**DATA TO EXAMINE**
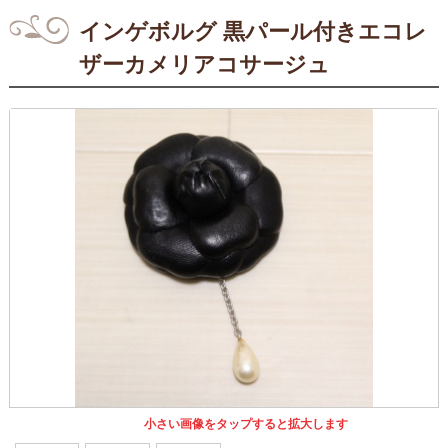
インゲボルグ 黒パール付きエコレ
ザーカメリアコサージュ
小さい画像をタップすると拡大します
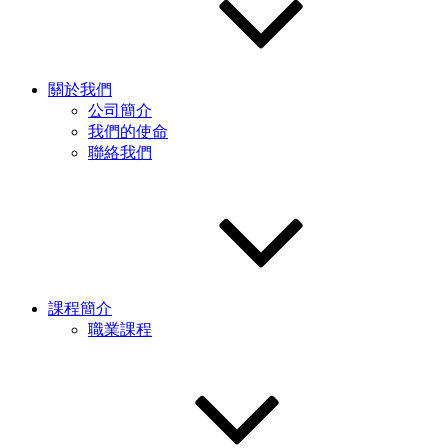
關於我們
公司簡介
我們的使命
聯絡我們
課程簡介
職業課程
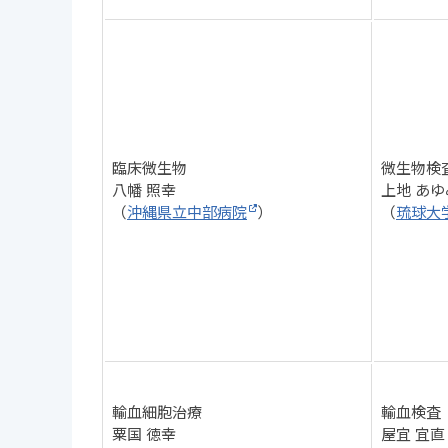
臨床微生物
微生物検
八幡 照幸
上地 あゆ
（
沖縄県立中部病院
）
（
琉球大
輸血細胞治療
輸血検査
粟国 徳幸
屋宜 宜直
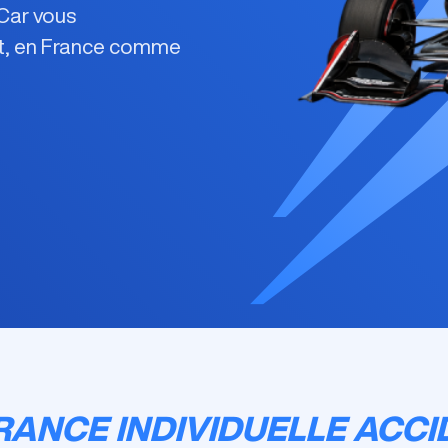
yCar
vous
, en France comme
RANCE INDIVIDUELLE ACCI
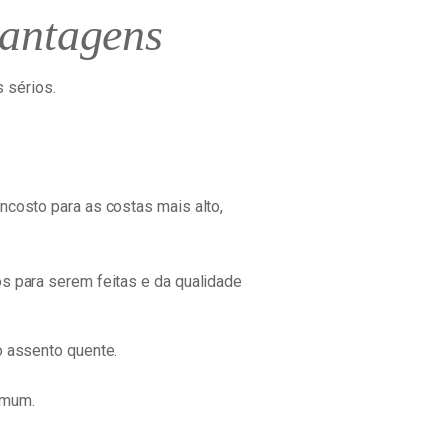
vantagens
 sérios.
ncosto para as costas mais alto,
s para serem feitas e da qualidade
o assento quente.
omum.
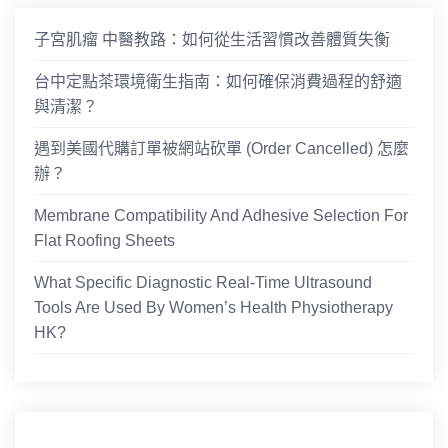
子宮肌瘤 中醫教路：如何從生活習慣改善體質失衡
台中定點茶環境衛生指南：如何確保消費過程的舒適
與清潔？
遇到美國代購訂單被網站砍單 (Order Cancelled) 怎麼
辦？
Membrane Compatibility And Adhesive Selection For
Flat Roofing Sheets
What Specific Diagnostic Real-Time Ultrasound
Tools Are Used By Women’s Health Physiotherapy
HK?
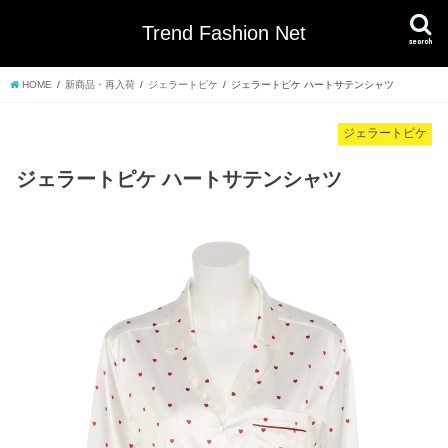
Trend Fashion Net
search
HOME
新商品・再入荷
ジェラートピケ
ジェラートピケ ハートサテンシャツ
ジェラートピケ
ジェラートピケ ハートサテンシャツ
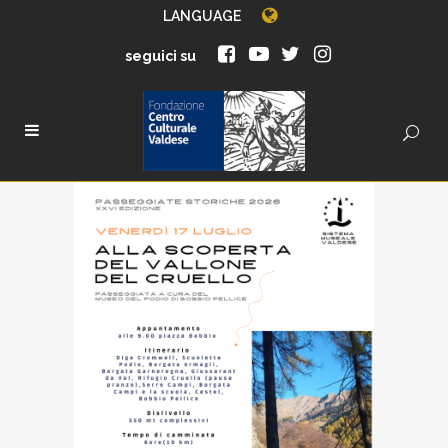
LANGUAGE
seguici su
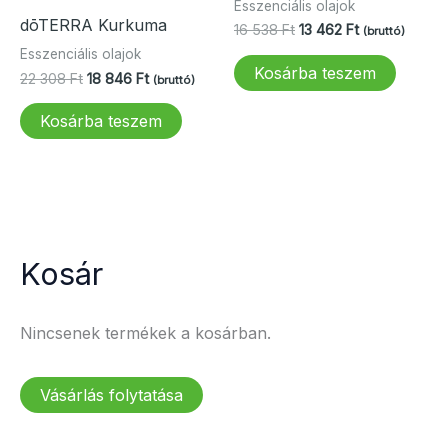
Esszenciális olajok
dōTERRA Kurkuma
Original
Current
16 538
Ft
13 462
Ft
(bruttó)
price
price
Esszenciális olajok
was:
is:
Kosárba teszem
Original
Current
22 308
Ft
18 846
Ft
(bruttó)
16
13
price
price
538 Ft.
462 Ft.
was:
is:
Kosárba teszem
22
18
308 Ft.
846 Ft.
Kosár
Nincsenek termékek a kosárban.
Vásárlás folytatása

**WHAT TO DO**
Copy out all the data exactly. No images belong in the copy.

**YOUR SOLUTION**
インゲボルグ 黒パール付きエコレ
ザーカメリアコサージュ
小さい画像をタップすると拡大します
關於我們
公司簡介
我們的使命
聯絡我們
課程簡介
職業課程
臨床微生物
微生物検
八幡 照幸
上地 あゆ
（
沖縄県立中部病院
）
（
琉球大
輸血細胞治療
輸血検査
粟国 徳幸
屋宜 宜直
yCar
vous
, en France comme
RANCE INDIVIDUELLE ACCI
vantagens
 sérios.
ncosto para as costas mais alto,
s para serem feitas e da qualidade
o assento quente.
omum.
子宮肌瘤 中醫教路：如何從生活習慣改善體質失衡
台中定點茶環境衛生指南：如何確保消費過程的舒適
與清潔？
遇到美國代購訂單被網站砍單 (Order Cancelled) 怎麼
辦？
Membrane Compatibility And Adhesive Selection For
Flat Roofing Sheets
What Specific Diagnostic Real-Time Ultrasound
Tools Are Used By Women’s Health Physiotherapy
HK?
Trend Fashion Net
search
HOME
新商品・再入荷
ジェラートピケ
ジェラートピケ ハートサテンシャツ
ジェラートピケ
ジェラートピケ ハートサテンシャツ
LANGUAGE
seguici su
Esszenciális olajok
dōTERRA Kurkuma
Original
Current
16 538
Ft
13 462
Ft
(bruttó)
price
price
Esszenciális olajok
was:
is:
Kosárba teszem
Original
Current
22 308
Ft
18 846
Ft
(bruttó)
16
13
price
price
538 Ft.
462 Ft.
was:
is:
Kosárba teszem
22
18
308 Ft.
846 Ft.
Kosár
Nincsenek termékek a kosárban.
Vásárlás folytatása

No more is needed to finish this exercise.